Comincia a salirmi un sentimento fra la tenerezza e la pietas, ma più pietas. Come glielo dico cosa è diventata la sua Roma.

– Roma – provo a rassicurarlo – è sempre la città eterna.-

Ma dovrei aggiungere, niente più gloria, né caput mundi. Eterna solo perché la solita fogna di intrighi e omaggi ai potenti. Chi ci riesce campa delle briciole di corte, chi non ci arriva galleggia nella cloaca massima, trascinato dalla corrente.

Che faccio? – mi chiedo- gli lascio l’illusione? Ma se è un sogno, se è il mio sogno e vale solo per la prossima seduta dall’analista, esercito il potere che l’inconscio mi offre, i miei cinque minuti di giro alla giostra, per quanto solo apparente. Che poi, del resto, che differenza c’è con la vita da sveglio, se sempre apparenza è.

Alla fine opto per dirgli la verità, o almeno per quella rappresentazione della realtà che mi risulta, che è così, se mi pare.

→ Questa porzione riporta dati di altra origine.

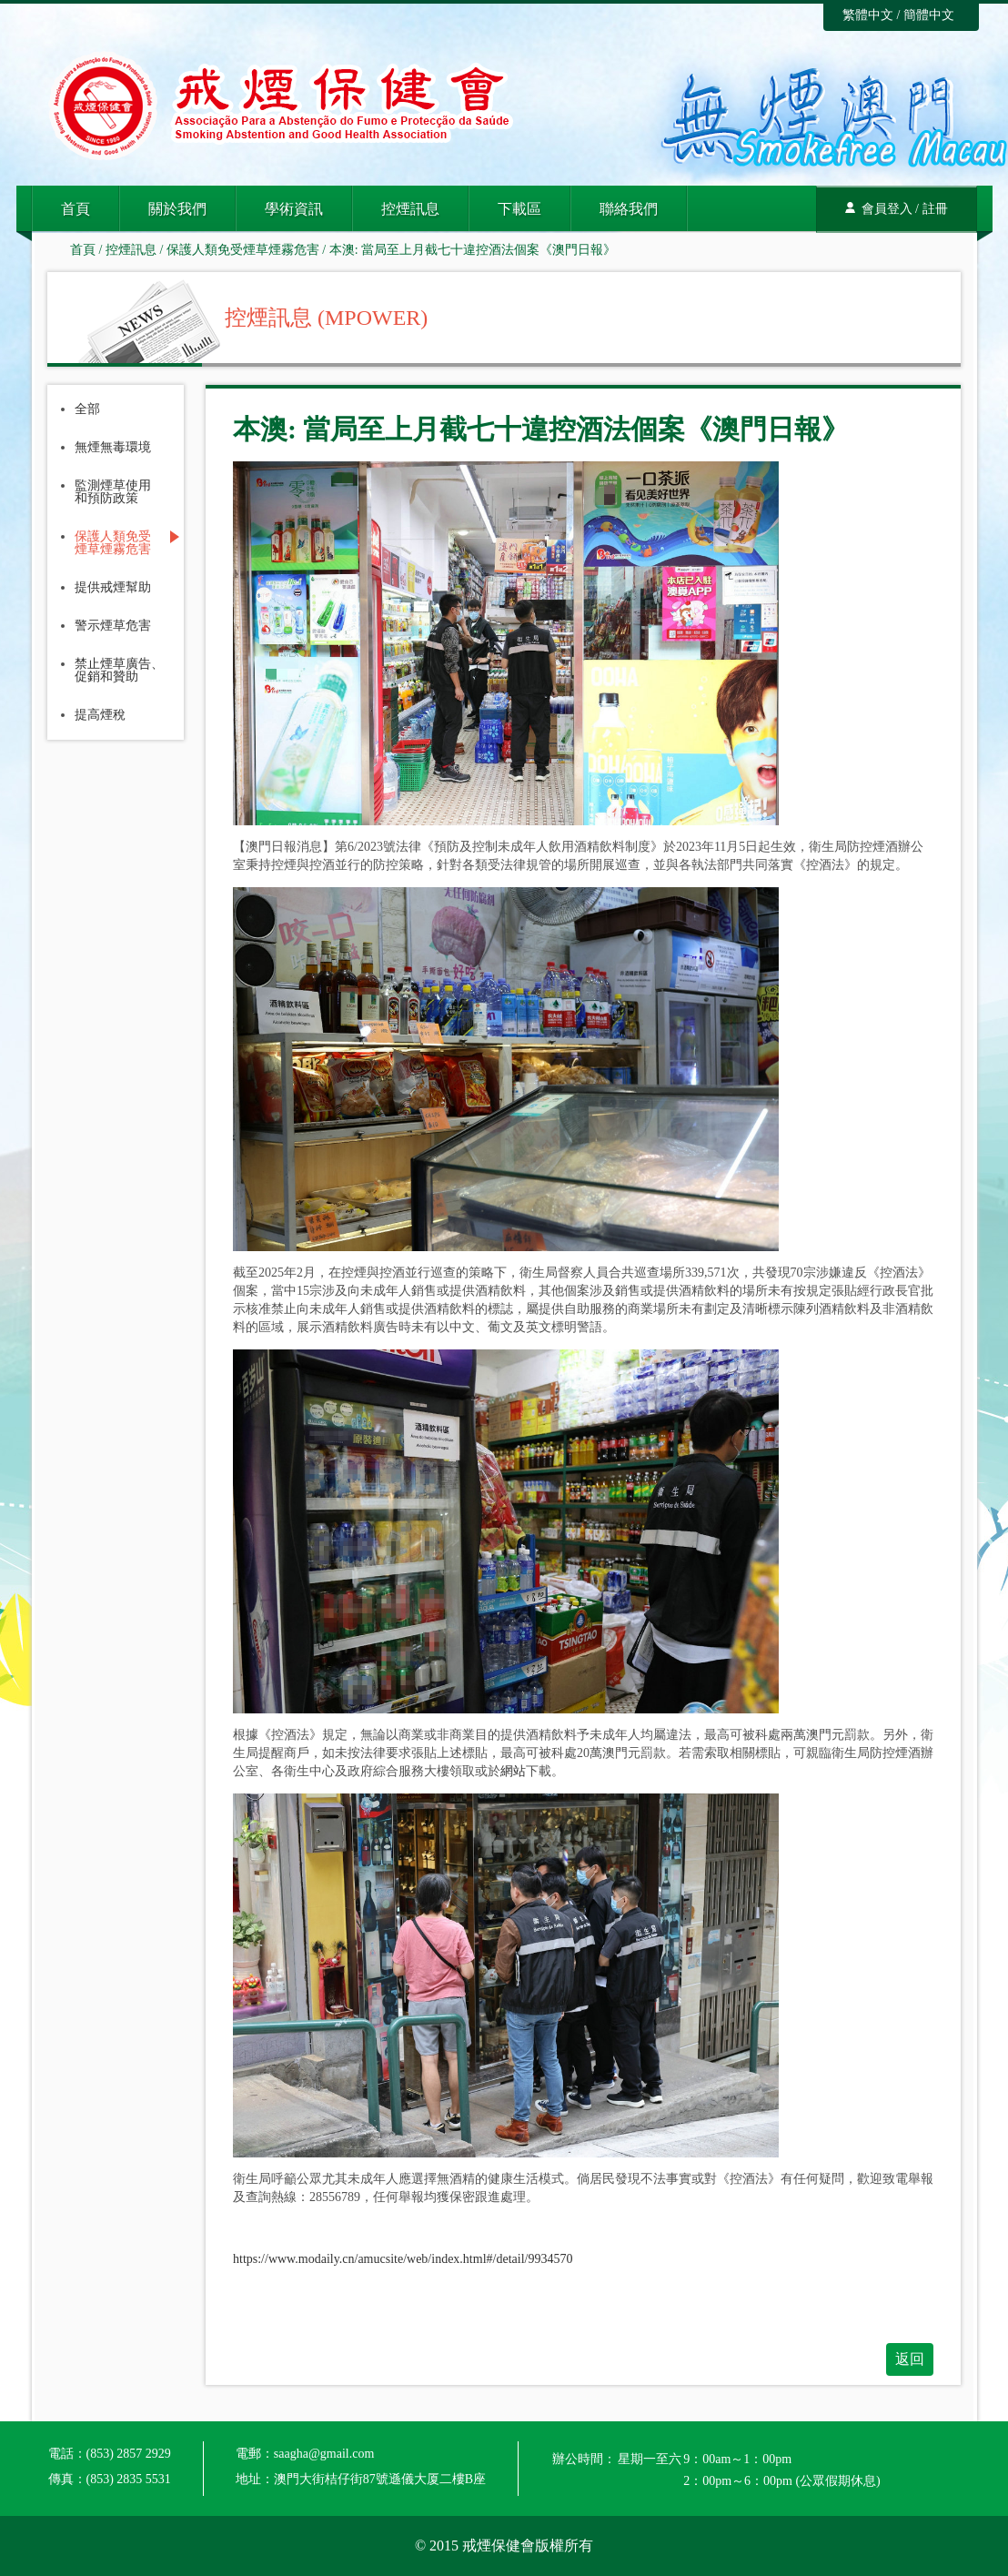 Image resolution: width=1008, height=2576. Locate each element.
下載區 (519, 209)
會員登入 (887, 209)
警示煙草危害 (113, 626)
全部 (87, 409)
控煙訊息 (410, 209)
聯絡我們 (629, 209)
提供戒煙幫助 (113, 587)
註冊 (935, 209)
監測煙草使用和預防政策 (113, 492)
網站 (513, 1771)
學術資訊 (294, 209)
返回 (909, 2359)
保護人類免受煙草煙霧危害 (242, 250)
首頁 (75, 209)
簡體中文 (928, 15)
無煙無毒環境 (113, 447)
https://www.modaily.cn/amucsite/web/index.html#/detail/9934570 (402, 2259)
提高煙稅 (100, 715)
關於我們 (177, 209)
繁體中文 (867, 15)
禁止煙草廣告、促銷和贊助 (119, 670) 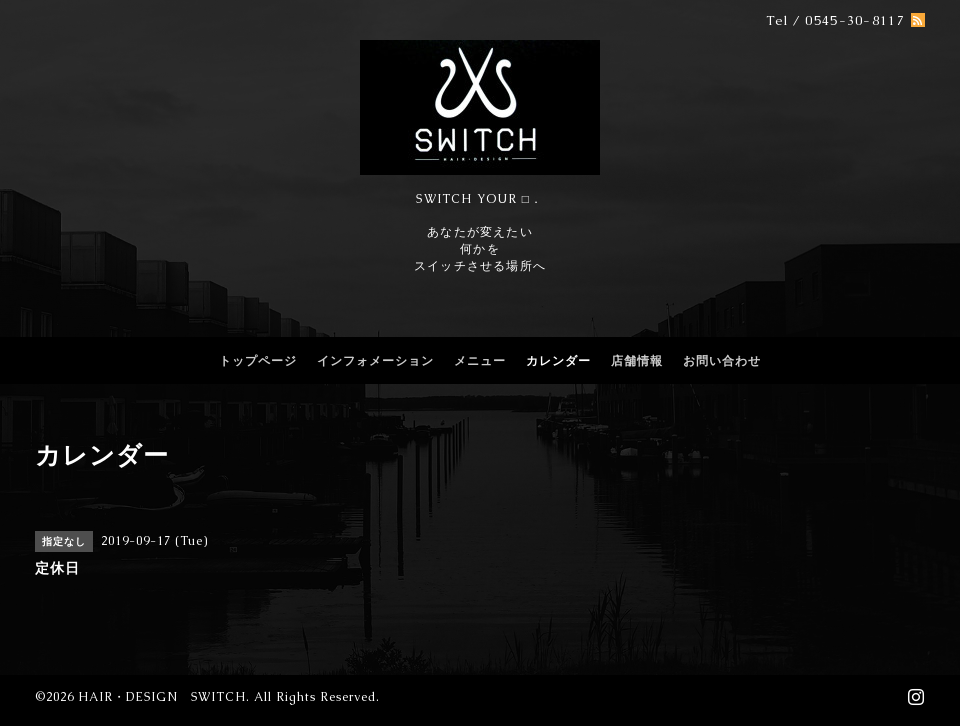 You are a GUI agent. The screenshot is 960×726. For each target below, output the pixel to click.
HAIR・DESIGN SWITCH (162, 697)
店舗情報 (637, 361)
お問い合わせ (722, 361)
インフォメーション (375, 361)
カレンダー (558, 361)
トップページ (258, 361)
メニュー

– Ovi’, caro mio, ascolta il tuo compatriota. E’ finita tutta quella roba che ricordi. Mettici una pietra sopra. Te la ritiro io questa tua agognata riabilitazione, così non sai nemmeno chi te la dovrebbe consegnare (che è meglio), ministro del mibac o sindaco che sia, seppure riuscissi a convincere il mondo che sei davvero tu e che sei risorto.

Tieniti cara la tua memoria, la poesia, la gloria e tutto il resto, compresa l’amarezza dell’esilio, che oggi pagheremmo per essere spediti fuori da questo pantano. Contatta Giove o chi per lui e inventagli una balla. Che all’ultimo momento si sono rimangiati la riabilitazione, che poi, conoscendoli, non è nemmeno così improbabile. Che Roma non ti riconoscerebbe, così come si è dimenticata di te per duemila anni. Che questo non è più tempo di poeti, artisti e pensatori, ma di mediocri, furfanti e immondizia. Tanta da riempirci tutto l’antico impero romano. Tornatene a obbedire alla conservazione dell’energia in qualche buco nero della galassia, dove il Tempo e lo Spazio non sono più nemmeno quella convenzione che ci tiene ancorati tutti alle nostre ultime certezze.

Solo una cosa, fa un salto a Sulmona. C’è una fontanella sotto un antico acquedotto disuso. Fatti una bevuta di uberimus undis, prima che si vendano pure quella.

p.s.: Diglielo a Giunone che ad approfittarsi di Dafne fu Giove, travestito da Artemide. Che Dafne, porella, non fu la mignottella che tutti additano, come oggi l’attrice col produttore.